ASSIGNMENT:
Skip the pictures and copy all the data that follows exactly.

^^^^

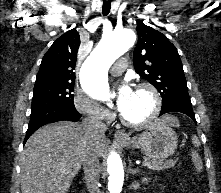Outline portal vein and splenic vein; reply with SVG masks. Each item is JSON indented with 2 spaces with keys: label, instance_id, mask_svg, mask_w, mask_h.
<instances>
[{
  "label": "portal vein and splenic vein",
  "instance_id": "1",
  "mask_svg": "<svg viewBox=\"0 0 221 193\" xmlns=\"http://www.w3.org/2000/svg\"><path fill=\"white\" fill-rule=\"evenodd\" d=\"M148 165V163L147 162H142V166H147ZM62 171H64V170H62Z\"/></svg>",
  "mask_w": 221,
  "mask_h": 193
}]
</instances>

^^^^

ANSWER BOX:
Outline portal vein and splenic vein; reply with SVG masks. Each item is JSON indented with 2 spaces with keys: label, instance_id, mask_svg, mask_w, mask_h.
<instances>
[{
  "label": "portal vein and splenic vein",
  "instance_id": "1",
  "mask_svg": "<svg viewBox=\"0 0 221 193\" xmlns=\"http://www.w3.org/2000/svg\"><path fill=\"white\" fill-rule=\"evenodd\" d=\"M148 165V163L147 162H142V166H147ZM62 171H64V170H62Z\"/></svg>",
  "mask_w": 221,
  "mask_h": 193
}]
</instances>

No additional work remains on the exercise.